ASSIGNMENT
Copy verbatim the block of lines in the entries below whose first line contains "රත්නායක මැතිඳුන්ගේ ප්‍රධානත්වයෙන්" and whose last line contains "මැතිඳුන් විසින් විශේෂ". Leave out all other lines.

MATERIAL PROVIDED
○ ○ ○ ○ ○

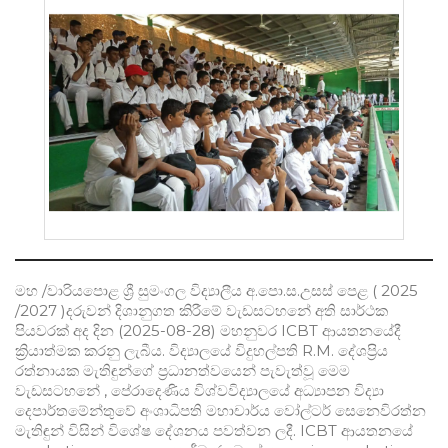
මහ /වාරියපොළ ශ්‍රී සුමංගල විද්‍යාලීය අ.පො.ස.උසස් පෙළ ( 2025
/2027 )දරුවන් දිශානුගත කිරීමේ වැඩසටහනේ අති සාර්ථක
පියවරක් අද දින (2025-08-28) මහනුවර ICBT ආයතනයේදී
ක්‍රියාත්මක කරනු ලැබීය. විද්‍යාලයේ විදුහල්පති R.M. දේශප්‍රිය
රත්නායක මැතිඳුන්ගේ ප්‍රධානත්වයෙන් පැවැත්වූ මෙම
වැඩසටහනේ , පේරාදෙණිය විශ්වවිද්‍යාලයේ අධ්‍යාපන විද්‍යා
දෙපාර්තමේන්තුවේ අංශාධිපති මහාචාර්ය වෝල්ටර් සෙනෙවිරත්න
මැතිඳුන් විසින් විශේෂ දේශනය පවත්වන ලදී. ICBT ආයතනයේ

○ ○ ○ ○ ○

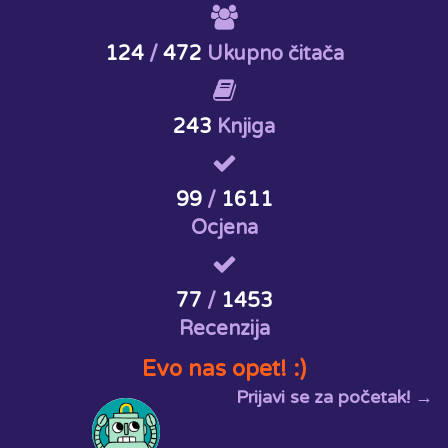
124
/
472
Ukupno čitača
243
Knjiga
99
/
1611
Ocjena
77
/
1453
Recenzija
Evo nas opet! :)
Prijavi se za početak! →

○ ○ ○ ○ ○

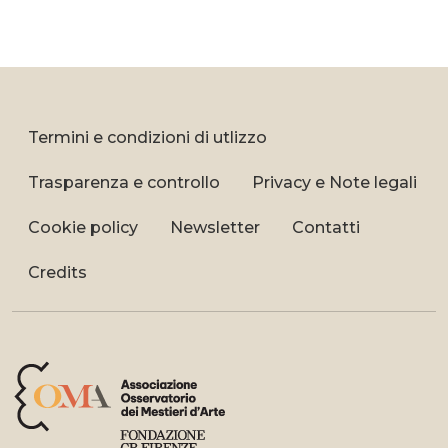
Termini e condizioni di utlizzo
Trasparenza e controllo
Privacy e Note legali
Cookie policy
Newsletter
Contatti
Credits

○ ○ ○ ○ ○

EXPECTED ANSWER
රත්නායක මැතිඳුන්ගේ ප්‍රධානත්වයෙන් පැවැත්වූ මෙම
වැඩසටහනේ , පේරාදෙණිය විශ්වවිද්‍යාලයේ අධ්‍යාපන විද්‍යා
දෙපාර්තමේන්තුවේ අංශාධිපති මහාචාර්ය වෝල්ටර් සෙනෙවිරත්න
මැතිඳුන් විසින් විශේෂ දේශනය පවත්වන ලදී. ICBT ආයතනයේ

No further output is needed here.